(Dataset excerpts)
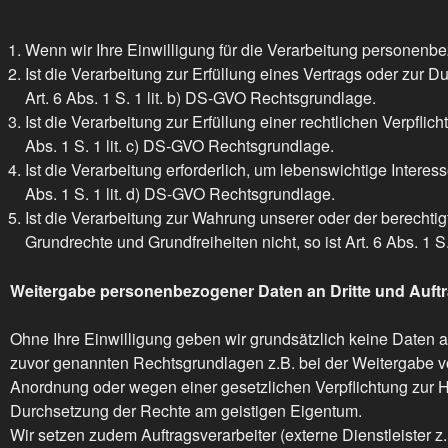
Wenn wir Ihre Einwilligung für die Verarbeitung personenbe
Ist die Verarbeitung zur Erfüllung eines Vertrags oder zur D
Art. 6 Abs. 1 S. 1 lit. b) DS-GVO Rechtsgrundlage.
Ist die Verarbeitung zur Erfüllung einer rechtlichen Verpflich
Abs. 1 S. 1 lit. c) DS-GVO Rechtsgrundlage.
Ist die Verarbeitung erforderlich, um lebenswichtige Interes
Abs. 1 S. 1 lit. d) DS-GVO Rechtsgrundlage.
Ist die Verarbeitung zur Wahrung unserer oder der berechtig
Grundrechte und Grundfreiheiten nicht, so ist Art. 6 Abs. 1 
Weitergabe personenbezogener Daten an Dritte und Auftr
Ohne Ihre Einwilligung geben wir grundsätzlich keine Daten an 
zuvor genannten Rechtsgrundlagen z.B. bei der Weitergabe vo
Anordnung oder wegen einer gesetzlichen Verpflichtung zur 
Durchsetzung der Rechte am geistigen Eigentum.
Wir setzen zudem Auftragsverarbeiter (externe Dienstleister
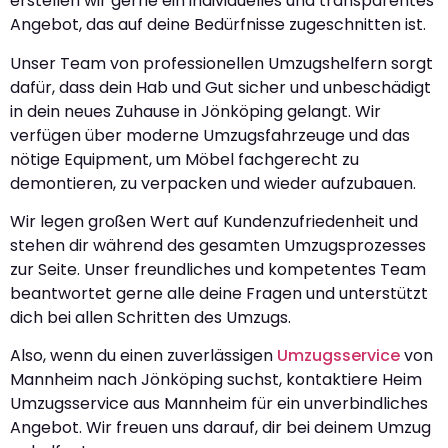
erstellen wir gerne ein individuelles und transparentes
Angebot, das auf deine Bedürfnisse zugeschnitten ist.
Unser Team von professionellen Umzugshelfern sorgt
dafür, dass dein Hab und Gut sicher und unbeschädigt
in dein neues Zuhause in Jönköping gelangt. Wir
verfügen über moderne Umzugsfahrzeuge und das
nötige Equipment, um Möbel fachgerecht zu
demontieren, zu verpacken und wieder aufzubauen.
Wir legen großen Wert auf Kundenzufriedenheit und
stehen dir während des gesamten Umzugsprozesses
zur Seite. Unser freundliches und kompetentes Team
beantwortet gerne alle deine Fragen und unterstützt
dich bei allen Schritten des Umzugs.
Also, wenn du einen zuverlässigen
Umzugsservice
von
Mannheim nach Jönköping suchst, kontaktiere Heim
Umzugsservice aus Mannheim für ein unverbindliches
Angebot. Wir freuen uns darauf, dir bei deinem Umzug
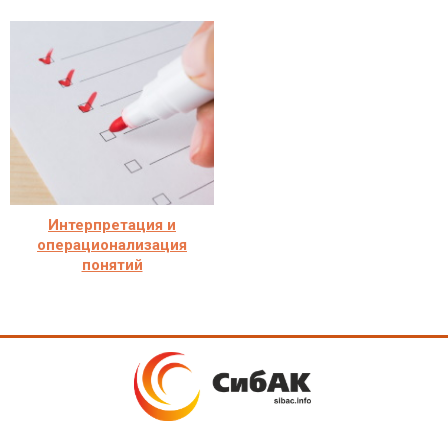
Интерпретация и
операционализация
понятий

- **Activity**
Using the data above, print exactly the lines from the line that contains "Angebot, das auf" through the line that contains "Also, wenn du einen zuverlässigen", with both included.

- **Response**
Angebot, das auf deine Bedürfnisse zugeschnitten ist.
Unser Team von professionellen Umzugshelfern sorgt
dafür, dass dein Hab und Gut sicher und unbeschädigt
in dein neues Zuhause in Jönköping gelangt. Wir
verfügen über moderne Umzugsfahrzeuge und das
nötige Equipment, um Möbel fachgerecht zu
demontieren, zu verpacken und wieder aufzubauen.
Wir legen großen Wert auf Kundenzufriedenheit und
stehen dir während des gesamten Umzugsprozesses
zur Seite. Unser freundliches und kompetentes Team
beantwortet gerne alle deine Fragen und unterstützt
dich bei allen Schritten des Umzugs.
Also, wenn du einen zuverlässigen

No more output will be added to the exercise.